Comme au réveil d’une hibernation les rues ont enregistré dés le lever du jour, une animation spectaculaire après avoir déserté durant toute la durée du Ramadhan, période durant laquelle la vie tourne au ralenti durant le jour.
Ce vendredi, comme une fourmilière dérangée, la population est sortie en masse pour la rituelle visite des proches, les arrêts de bus sont pris d’assaut avec des scènes de bousculades qui nous propulse aux années 1970, avec en plus, une certaine frénésie qui s’est emparée de ces foules qui s’agglutinent autour des fourgons de transport dont les propriétaires sont eux aussi contaminés par cette impatience collective et comment ! sachant que la recette de cette seule journée est l’équivalent de plusieurs mois de travail.

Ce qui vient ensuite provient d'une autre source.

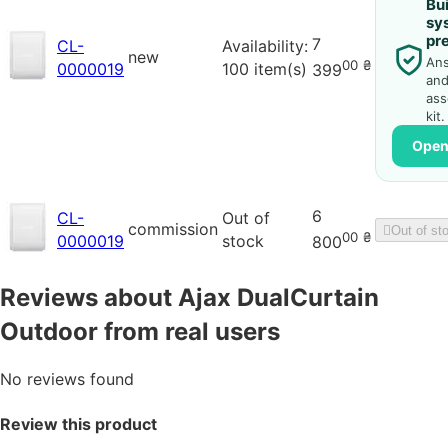
Bui
sy
pr
7
CL-
Availability:
new
Ans
00
₴
0000019
100 item(s)
399
and
ass
kit.
Open
6
CL-
Out of
commission
Out of st
00
₴
0000019
stock
800
Reviews about Ajax DualCurtain
Outdoor from real users
No reviews found
Review this product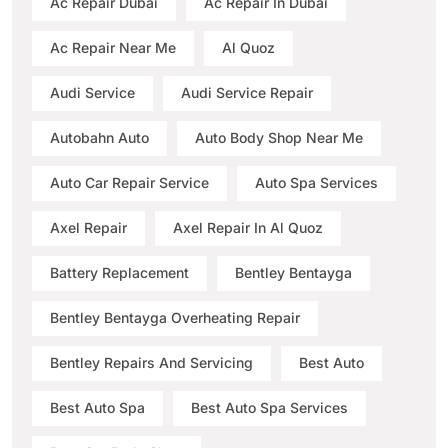
Ac Repair Dubai
Ac Repair In Dubai
Ac Repair Near Me
Al Quoz
Audi Service
Audi Service Repair
Autobahn Auto
Auto Body Shop Near Me
Auto Car Repair Service
Auto Spa Services
Axel Repair
Axel Repair In Al Quoz
Battery Replacement
Bentley Bentayga
Bentley Bentayga Overheating Repair
Bentley Repairs And Servicing
Best Auto
Best Auto Spa
Best Auto Spa Services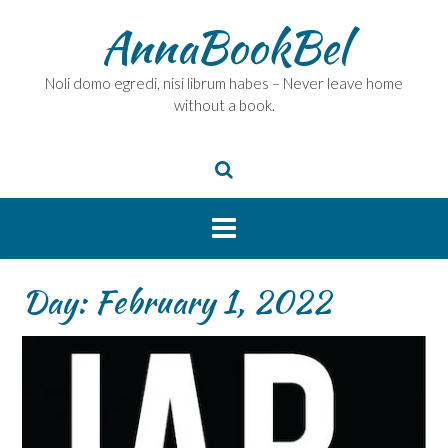
Skip
AnnaBookBel
to
content
Noli domo egredi, nisi librum habes – Never leave home
without a book.
Day:
February 1, 2022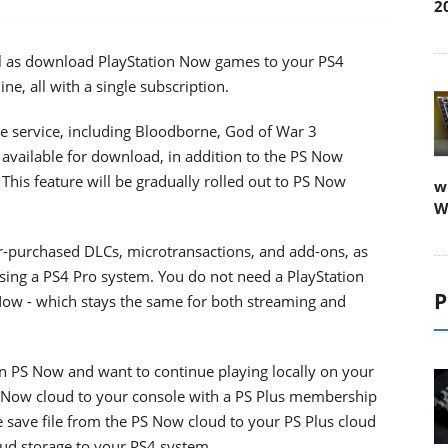
2
ell as download PlayStation Now games to your PS4
ne, all with a single subscription.
e service, including Bloodborne, God of War 3
available for download, in addition to the PS Now
This feature will be gradually rolled out to PS Now
w
W
-purchased DLCs, microtransactions, and add-ons, as
sing a PS4 Pro system. You do not need a PlayStation
P
Now - which stays the same for both streaming and
on PS Now and want to continue playing locally on your
PS Now cloud to your console with a PS Plus membership
he save file from the PS Now cloud to your PS Plus cloud
loud storage to your PS4 system.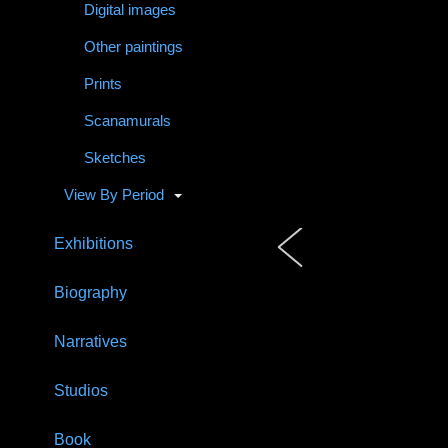
Digital images
Other paintings
Prints
Scanamurals
Sketches
View By Period
Exhibitions
Biography
Narratives
Studios
Book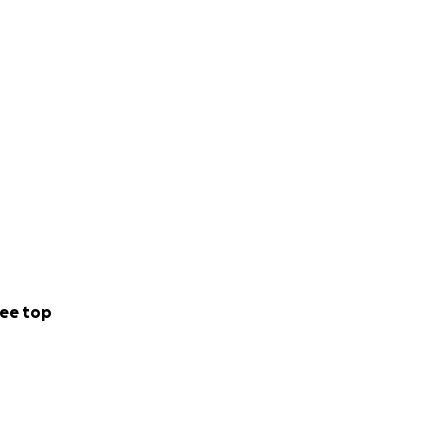
diatrician%20Dr%
ose who questioned
spire.
osts of a decent
would be deeply
ee top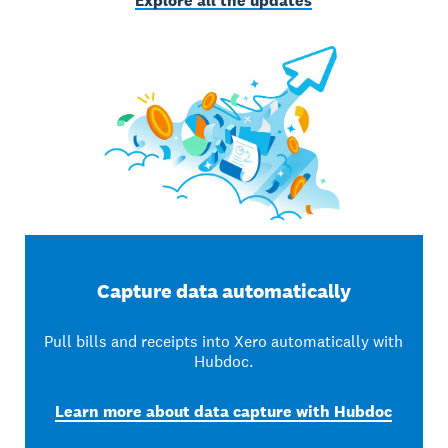
Explore all the updates
Capture data automatically
Pull bills and receipts into Xero automatically with
Hubdoc.
Learn more about data capture with Hubdoc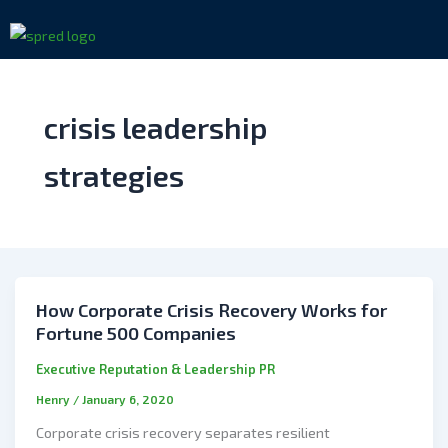
Skip
to
content
crisis leadership
strategies
How Corporate Crisis Recovery Works for
Fortune 500 Companies
Executive Reputation & Leadership PR
Henry
/
January 6, 2020
Corporate crisis recovery separates resilient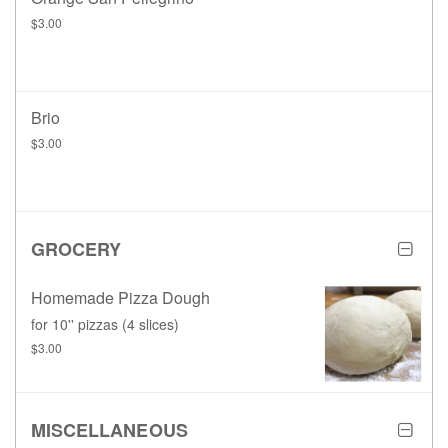
$3.00
Brio
$3.00
GROCERY
Homemade Pizza Dough
for 10'' pizzas (4 slices)
$3.00
MISCELLANEOUS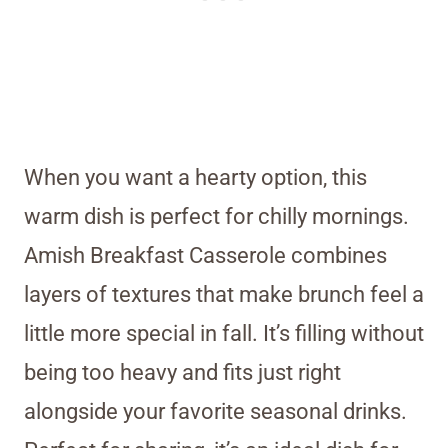
When you want a hearty option, this
warm dish is perfect for chilly mornings.
Amish Breakfast Casserole combines
layers of textures that make brunch feel a
little more special in fall. It’s filling without
being too heavy and fits just right
alongside your favorite seasonal drinks.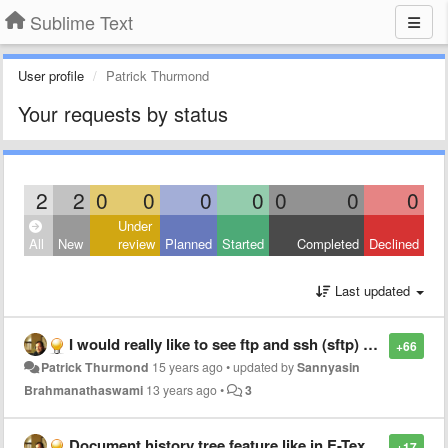
Sublime Text
User profile
Patrick Thurmond
Your requests by status
2
2
0
0
0
0
0
0
0
Under
All
New
review
Planned
Started
Completed
Declined
Last updated
I would really like to see ftp and ssh (sftp) remote file access and editing
+66
Patrick Thurmond
15 years ago
•
updated by
Sannyasin
Brahmanathaswami
13 years ago
•
3
Document history tree feature like in E-TextEditor with Visual history navigation.
+17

La même effervescence est aussi remarquée au niveau des magasins d’alimentation générale étant donné que chaque citoyen en partant rendre visite à un proche doit emporter avec lui quelques menus cadeaux, composés de denrées alimentaires, boissons gazeuses, fruits ou encore des vêtements ; des cadeaux qui changent de nature avec l’évolution du temps. La coutume veut qu’en ce jour de l’Aïd, chaque chef de famille doit aller rendre visite à la fille, la sœur, ou la tante mariée et vivant hors de la cellule familiale.
Les cadeaux avec lesquels ont commencé nos aïeux étaient composés de quelques galettes, de l’huile et toute autre récolte de saison, vint ensuite l’époque où s’est opéré un changement dans la composante des cadeaux ; pour l’Aïd Amechtouh, on offre un paquet de henné une savonnette du parfum, quelques baguettes de pain et un paquet de biscuit, en ce qui concerne l’Aïd Amokrane ce sera un gigot de mouton sacrifié pour cette fête et un coupon de tissu.
Vint enfin, notre époque qui voit ce rituel des visites maintenu mais avec de nouveaux changements dans les offrandes qui varient selon les bourses ; c’est ainsi que pour les bourses modestes, le couffin à offrir contient quelques pièces de pâtisserie, accompagné d’une ou deux bouteilles de jus ou de boissons gazeuses. Pour les aisés, en plus de ces cadeaux énumérés, le couffin est accompagné de bijoux en or ou en argent et d’une somme d’argent.
Cette visite des parents en ce jour de l’Aïd revêt un caractère sacré en Kabylie, elle est d’une importance capitale pour les femmes mariées et vivant en dehors de la cellule familiale ; une visite qui constitue le cordon ombilicale qui les rattachent à leurs parents et leurs familles d’origine ; plus ce genre de visites sont nombreuses, plus la femme prend de l’importance aux yeux de la famille d’accueil, une femme qui ne reçoit pas de visite le jour de l’Aïd, est considérée déshéritée et sans valeur sociale, d’où l’importance capitale qu’accordent ces femmes à » lemghafra » des parents.
Ce qui explique cet engouement et cette frénésie autour des arrêts de bus eut égard à la répercution psychologique de ce rituel qu’aucun chef de famille ne peut rater au risque d’être classé de négligeant envers l’un de ses devoirs sacrés à tel point, qu’en cas d’indisponibilité du chef de famille à cause d’un quelconque empêchement c’est son fils ou son frère qui prennent le relais pour accomplir cette coutume ancestrale qui constitue elle-même, l’une des principales valeurs sociales en Kabylie.
Ce qui contribue à maintenir fortement et solidement les liens familiaux en toutes circonstances à l’inverse des autres sociétés où la culture et plutôt l’individualisme et du chacun pour soi en se créant et évoluant dans son propre espace sans partage dont la grande famille est inexistante ; le maintien et la préservation de ce millénaire système communautaire la tribu et la grande famille est l’une des spécifités de la population kabyle qui renforce sa légendaire solidarité agissante.